The play, while it knowingly engages with reality in a way that's interesting and surprising (and, quite frankly, a bit odd, particularly in the extent to which this degree of meta-awareness is asserted), takes away the mysteries of character and plot from the audience. After all, the main vehicle of the show is its postmodern relationship to its predecessors: "The Seagull," of course, but also "Hamlet," which "The Seagull" itself references in its moments of self-awareness. But "Stupid Fucking Bird" takes Chekov's characters, themes and symbols for granted, having its characters examine themselves both inside and outside of this original frame of reference.

Of course, "Stupid Fucking Bird" does not propose to be "The Seagull"; in fact, the tagline of the play names it as a "'sort-of' adaptation" of Chekov's piece, and at one point Conrad flippantly refers to the picture of Chekov posted to a wall and finally reveals the name of his most recent play: "Stupid Fucking Bird." Yes, another level of meta humor.

By the end, when Conrad turns to the audience to question our expectations for his character and the play, as well as our shallow level of engagement with theater and our need for some type of emotional catharsis (the notion of which, by the way, he rejects), it's clear that are no real emotional or moral stakes in the characters or plot of this play; rather, all value is placed on the intellectual discourse, the discussions of art and the fictional (or staged) versus the real.

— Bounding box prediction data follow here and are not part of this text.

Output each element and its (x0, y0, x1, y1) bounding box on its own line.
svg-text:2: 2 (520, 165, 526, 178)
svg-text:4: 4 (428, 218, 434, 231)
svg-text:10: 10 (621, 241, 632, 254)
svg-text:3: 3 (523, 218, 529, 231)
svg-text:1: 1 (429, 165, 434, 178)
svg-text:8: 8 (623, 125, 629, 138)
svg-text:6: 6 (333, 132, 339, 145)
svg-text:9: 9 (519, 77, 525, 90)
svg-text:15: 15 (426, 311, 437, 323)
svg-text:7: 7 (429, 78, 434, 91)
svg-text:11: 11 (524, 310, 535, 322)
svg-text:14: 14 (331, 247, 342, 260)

As unique and adventurous as this meta Russian nesting doll of a play can be, it is also so heavy-handed in its methods, so bold in its assumptions (one of which being that the audience is fully knowledgeable of the original play, so that the references land), and so incriminating even of its audience, that it ventures occasionally into the realm of pretension. And with the play's nearly two-and-a-half-hour run time, that's something that is definitely felt.

"Stupid Fucking Bird" can be rough at times, too indulgent in its intellectual play with its referential winks and meta elbow nudges, but it's still enjoyable, a surprising take on modern theater, on art, and, of course, Chekov's beloved "The Seagull."